If you haven’t heard of shakshuka, a dish consisting of eggs nested atop a tomato-based mildly spicy sauce, you can expect to see more of it on Kiwi brunch menus this year – along with other Middle Eastern egg dishes being leveled at our most conservative meal of the day.

shakshuka
Shakshuka

Shakshuka is actually of north African origin – think of the sauce like a simple tagine – with the name coming from the Berber language and meaning something like ‘all mixed up’. North African Jews brought this dish to Isreal, and it is now hugely popular in brunchtime Jerusalem and Tel Aviv and lapping at the heels of falafel and hummus as most relished national dishes. (See this article in the Jewish Chronicle, which also highlights the lively debate on its origins). Shakshuka is not just a Jewish food; it’s still very common as a sustaining one-pan meal in Mahgreb countries such as Tunisia, Algeria and Libya.

You can add different vegetables to the tomato sauce – capsicums are pretty important – and toss in Merguez sausage (as they do at Ima in Auckland, which Ramsay visited), feta, herbs, preserved lemon etc. You are aiming for a spicy-sweet and aromatic nest for your eggs to gently simmer in.

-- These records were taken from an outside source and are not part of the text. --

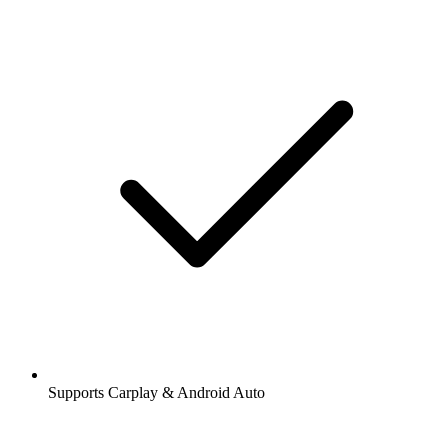
Supports Carplay & Android Auto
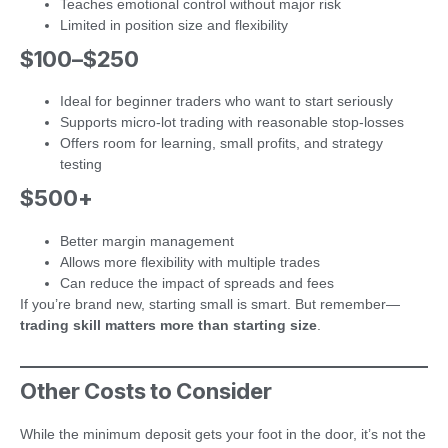
Teaches emotional control without major risk
Limited in position size and flexibility
$100–$250
Ideal for beginner traders who want to start seriously
Supports micro-lot trading with reasonable stop-losses
Offers room for learning, small profits, and strategy
testing
$500+
Better margin management
Allows more flexibility with multiple trades
Can reduce the impact of spreads and fees
If you’re brand new, starting small is smart. But remember—
trading skill matters more than starting size
.
Other Costs to Consider
While the minimum deposit gets your foot in the door, it’s not the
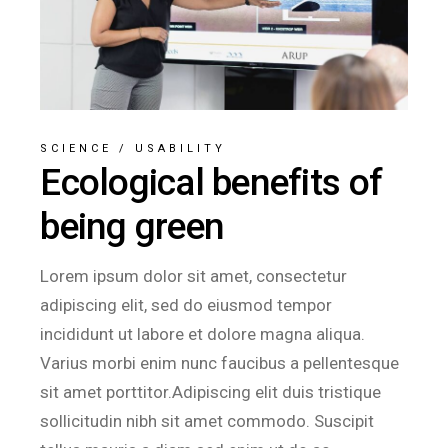
SCIENCE
/
USABILITY
Ecological benefits of
being green
Lorem ipsum dolor sit amet, consectetur
adipiscing elit, sed do eiusmod tempor
incididunt ut labore et dolore magna aliqua.
Varius morbi enim nunc faucibus a pellentesque
sit amet porttitor.Adipiscing elit duis tristique
sollicitudin nibh sit amet commodo. Suscipit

Vegetables and eggs for shakshuka
Shakshuka bounty

Back in New Zealand, other egg dishes with a link to the Middle East/Mediterranean have become more common on better café breakfast menus – Moroccan eggs with lentils (Takapuna Beach Café) and Turkish eggs with baba ghanoush (Queenie’s), for example.  The flavour idea is similar – either whole eggs ‘poached’ by the sauce, or water-poached and served with the sauce/topping.

Kiwi Peter Gordon set off the Turkish Eggs phenomenon. He shook-start the London breakfast scene ten years ago by introducing, among other items, Turkish eggs with yogurt and chilli butter at The Providores and Tapa Room. Londoners, accustomed to the functional Full English dished up in greasy spoons, were amazed at being served breakfast with as much passion and creativity as you see at dinner.

New Zealand has long supported a buoyant social brunch culture but shakshuka and its cousins are a welcome addition to the over-executed Kiwi brunch staples, the Eggs Bene and pancake stacks.

A little warming cumin and a mild chilli/cayenne kick with our eggs is hardly a food revolution – not when we’re used to fiery exotica from all over the world at night. But we are creatures of habit in the morning, we like our change incremental. At what other meal would a bowl of soggy wheat cereal suffice, day in, day out, for years of workdays?

But once a Middle Eastern egg dish becomes the establishment of café brunch fare, whatever will come next?

Just take it slowly please, it’s breakfast.

How to make shakshuka

I followed Yotam Ottolenghi’s recipe (of course) from Plenty. It’s reprinted here by the Guardian and you can watch a video of it being made here, also from the Guardian.

Where to eat shakshuka in Auckland

Ima Bistro, which specialises in Isreali and Mediterranean cuisine, is at 57 Fort St in the City.  Shakshuka is served on their breakfast and lunch menus – though please note they don’t open weekends for these meals.